This PR integrates Ghostty on macOS with the [App
Intents](https://developer.apple.com/documentation/appintents) system.
The focus of this initial work was on enabling [Apple
Shortcuts](https://support.apple.com/guide/shortcuts/welcome/ios) on
macOS, but App Intents are the same underlying system that powers a
number of other Apple features such as Spotlight, Siri, Widgets, and
more. We don't do much with these latter ones yet, though.

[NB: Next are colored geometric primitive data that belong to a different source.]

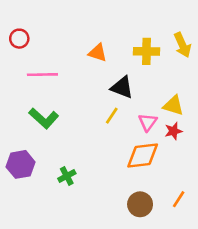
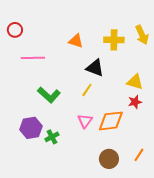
green L-shape: (44, 118) -> (49, 95), moved
pink triangle: (148, 122) -> (85, 121), moved
purple hexagon: (21, 164) -> (31, 128), moved

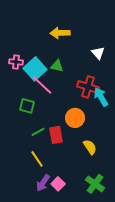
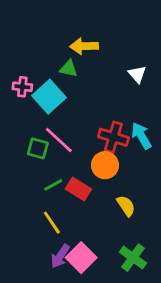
green triangle: (57, 66) -> (69, 69), moved
pink line: (42, 85) -> (59, 140), moved
red cross: (88, 87) -> (113, 137), moved
red rectangle: (56, 135) -> (78, 189), turned -48
pink square: (58, 184) -> (81, 258), size x1.5

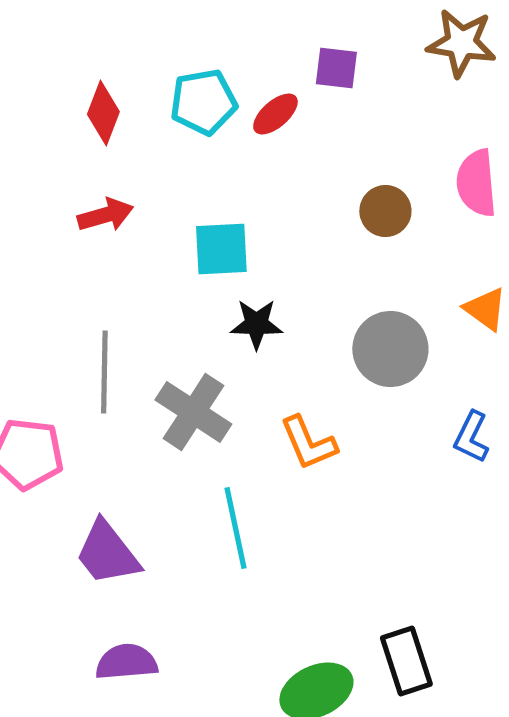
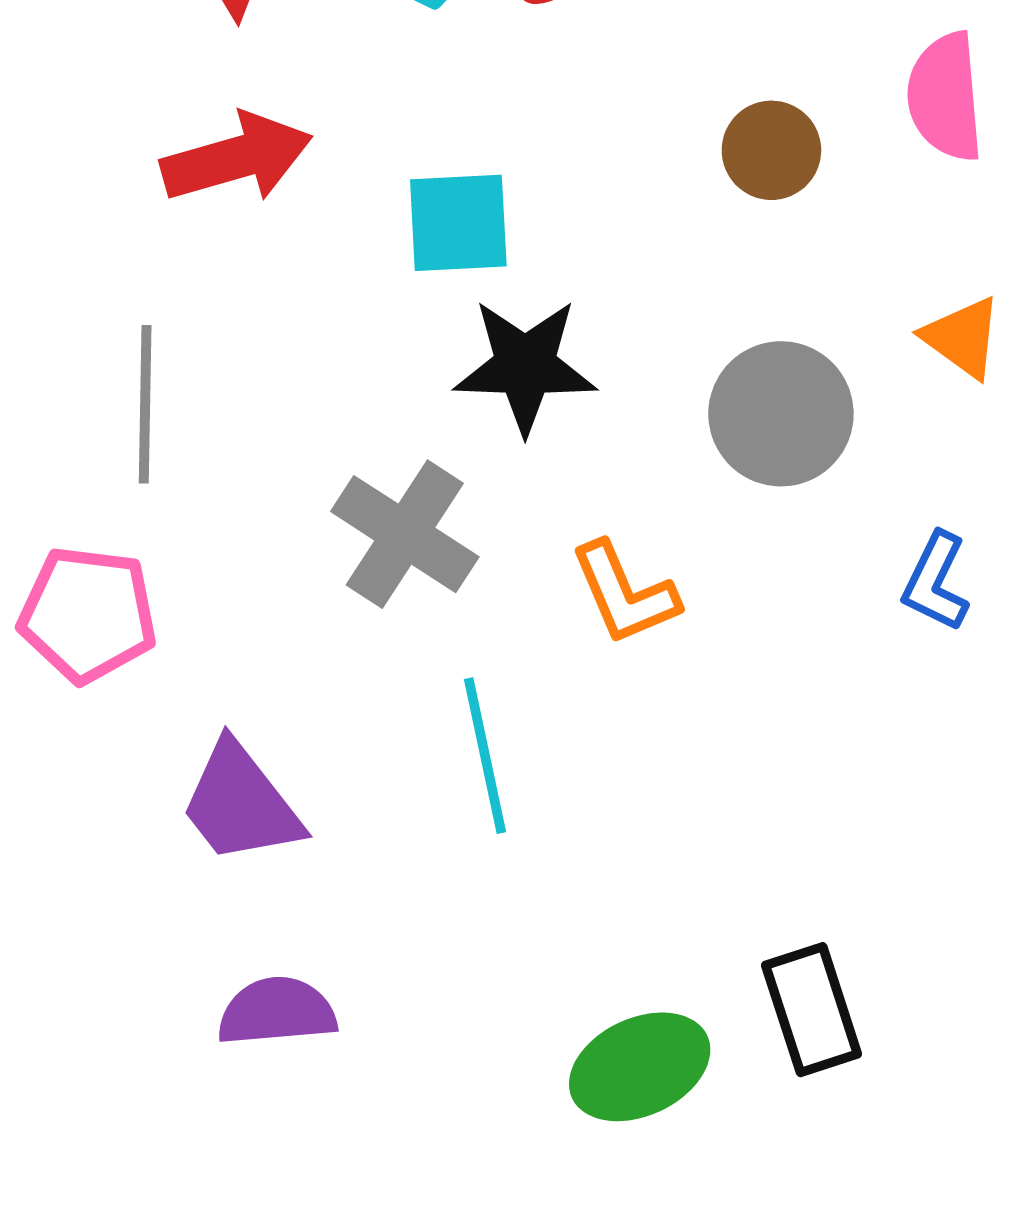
red arrow: (105, 215) -> (237, 158), size x1.4
black star: (256, 324) -> (525, 366), size x1.4
gray line: (104, 372) -> (145, 404), moved

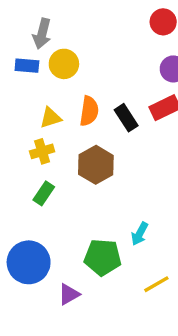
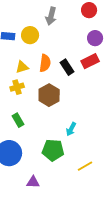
gray arrow: (42, 34) -> (51, 16), moved
green rectangle: (44, 193) -> (18, 120), moved, turned -64
cyan arrow: (140, 234) -> (71, 129), moved
purple triangle: (69, 294) -> (33, 182), moved, turned 32

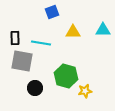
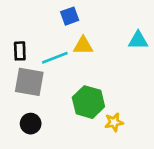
yellow triangle: (73, 32) -> (83, 46), moved
cyan line: (41, 43) -> (55, 58), turned -30
black circle: (35, 88) -> (31, 124), moved

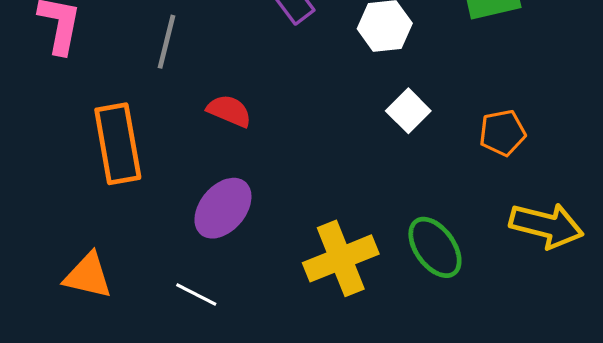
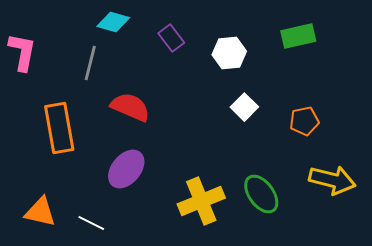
red semicircle: (229, 111) -> (130, 107), size x1.4
white line: (196, 295) -> (91, 223), moved

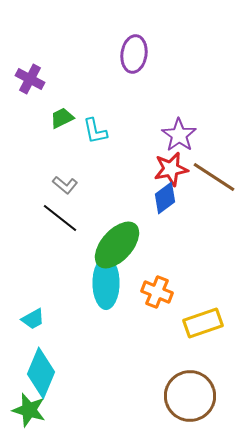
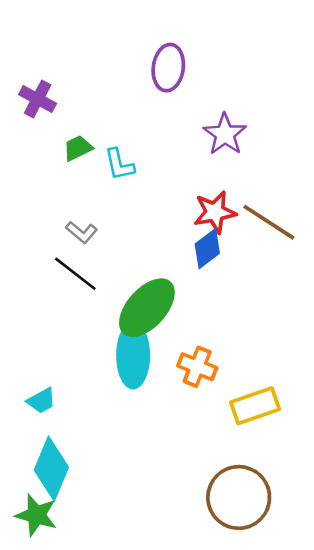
purple star: (179, 135) -> (225, 134), moved

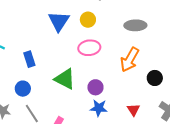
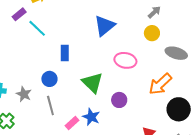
yellow circle: (88, 20) -> (152, 33), moved
black circle: (155, 78) -> (179, 109), size x1.5
blue star: (99, 108) -> (91, 117), moved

Additionally, this PR begins to refactor and untangle some of our
libghostty API calls from macOS views. Presently, macOS views and view
controllers directly call into the libghostty API and own libghostty
data models. This tight coupling is kind of nasty because it tends to
also couple libghostty API calls to the main GUI thread when they don't
really have to be (they just have to not be concurrently accessed). This
becomes an issue because App Intents run on background threads. This PR
starts to extract out some of this business logic into standalone
classes, but we still force all execution onto the main thread during
the transition.
**Version requirement:** Most of the shortcuts will work on macOS 13,
but there are some that require macOS 14, and some functionality will
require macOS 26. We gracefully degrade in all scenarios (the
capabilities that are unavailable just don't show up on older systems).
> [!IMPORTANT]
>
> This bumps our build requirements on macOS to Xcode 26 and the macOS
26 SDK. **You can still build on macOS 15,** but you must be using the
Xcode 26 beta. This includes a README update about that.
## Why?
Apple Shortcuts is an extremely powerful scripting tool on Apple
platforms. It comes with a number of built-in capabilities such as
moving windows, taking screenshots, fetching secrets, and more. By
integrating with Apple Shortcuts, it allows Ghostty to become scriptable
to a certain extent while also being able to take advantage of this
large ecosystem.
It is a huge downside that Shortcuts is Apple-only and I still would
like to make Ghostty scriptable to some extent on Linux and other
platforms as well. This work doesn't preclude that goal, but gives us an
answer to a large subset of users (macOS users), which is great.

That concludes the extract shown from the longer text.